**Problem statement**
Without including any picture, return the complete set of records exactly.

(Stored data)
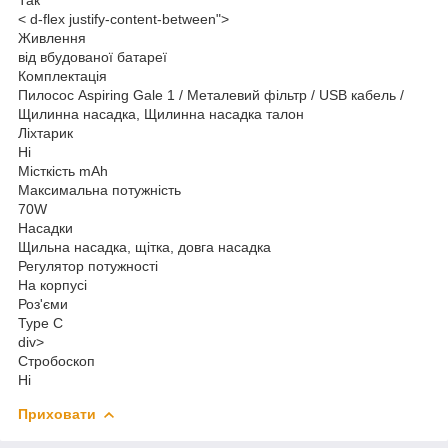
< d-flex justify-content-between">
Живлення
від вбудованої батареї
Комплектація
Пилосос Aspiring Gale 1 / Металевий фільтр / USB кабель /
Щилинна насадка, Щилинна насадка талон
Ліхтарик
Ні
Місткість mAh
Максимальна потужність
70W
Насадки
Щильна насадка, щітка, довга насадка
Регулятор потужності
На корпусі
Роз'єми
Type C
div>
Стробоскоп
Ні
Приховати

**Answer space**
< d-flex justify-content-between">
Живлення
від вбудованої батареї
Комплектація
Пилосос Aspiring Gale 1 / Металевий фільтр / USB кабель /
Щилинна насадка, Щилинна насадка талон
Ліхтарик
Ні
Місткість mAh
Максимальна потужність
70W
Насадки
Щильна насадка, щітка, довга насадка
Регулятор потужності
На корпусі
Роз'єми
Type C
div>
Стробоскоп
Ні
Приховати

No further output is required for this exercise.